Except, now that I knew I had a day off coming up, other things kept popping up like dandelions in a perfect green lawn. A meeting from Thursday required some follow-up the day after. A call to a hairstylist yesterday resulted in having to try him yet again today. Ditto with an attempt to confirm a tomorrow-afternoon meeting, an invitation to an acquaintance I saw yesterday for an event on Monday, a letter I haven’t finished writing yet, a bunch of music I need to learn by tomorrow, finalizing plans for tomorrow evening, emailing some people, and emailing some other people back. I also need to get on doing the dishes. Oh, and tonight I’m going to a club for one of the aforementioned birthday people. Then I realized, hey, it’s a been a full week since the last thing went live on my blog! I can’t neglect you guys like that.

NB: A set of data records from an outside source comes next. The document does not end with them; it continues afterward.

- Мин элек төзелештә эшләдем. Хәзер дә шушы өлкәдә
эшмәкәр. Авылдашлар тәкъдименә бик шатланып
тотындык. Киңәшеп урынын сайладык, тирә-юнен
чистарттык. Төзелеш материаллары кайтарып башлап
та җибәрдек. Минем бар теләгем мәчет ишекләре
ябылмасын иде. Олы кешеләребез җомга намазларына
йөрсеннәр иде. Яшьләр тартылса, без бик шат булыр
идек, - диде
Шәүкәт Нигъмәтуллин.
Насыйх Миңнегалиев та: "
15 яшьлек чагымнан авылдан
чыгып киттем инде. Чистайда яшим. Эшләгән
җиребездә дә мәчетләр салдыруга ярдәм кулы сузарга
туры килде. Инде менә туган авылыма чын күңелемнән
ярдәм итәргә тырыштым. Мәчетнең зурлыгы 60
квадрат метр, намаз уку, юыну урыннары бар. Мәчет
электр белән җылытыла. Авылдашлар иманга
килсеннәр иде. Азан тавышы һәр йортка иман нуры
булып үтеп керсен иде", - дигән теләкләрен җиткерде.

So instead of a lazy wake-up-whenever-and-maybe-get-a-mani-pedi kind of day, my Fun Friday actually looks much the same as every other day this week:

This week in the life of Chattrisse

This week in the life of Chattrisse

And while one or two of the things I want to do today can probably be shuffled to this weekend or next week, I can’t help but feel like I’ve failed at giving myself time off.

What can I say, I’m good at doing stuff! For the week that I blogged about as being one of the best weeks ever because so many amazing things happened, my agenda looked like this:

Busy does not always mean productive, but this week I was ultra-productive and loving every hectic minute of it

Busy does not always mean productive, but here I was ultra-productive and loving every hectic minute of it

And the only time it’s ever been basically empty is when I take my yearly trip to Haiti. Mind you, I’m there working, but the work is different and I unplug from phones and internet while I’m in Ayiti.

Breathing room.

Breathing room.

I think this is pretty strong evidence that for me to take a vacation I need to remove myself from my home. Or from the GTA, even. I spent some time at my grandmother’s house recently and started my first day there by sleeping for eleven amazing hours. Since Grandma lives in London (Ontario), there were fewer opportunities for me to be a workaholic even with my laptop on.

So I guess all that remains to be seen is when and where my next actual vacation will be.

That, and how quickly I can get these dishes done.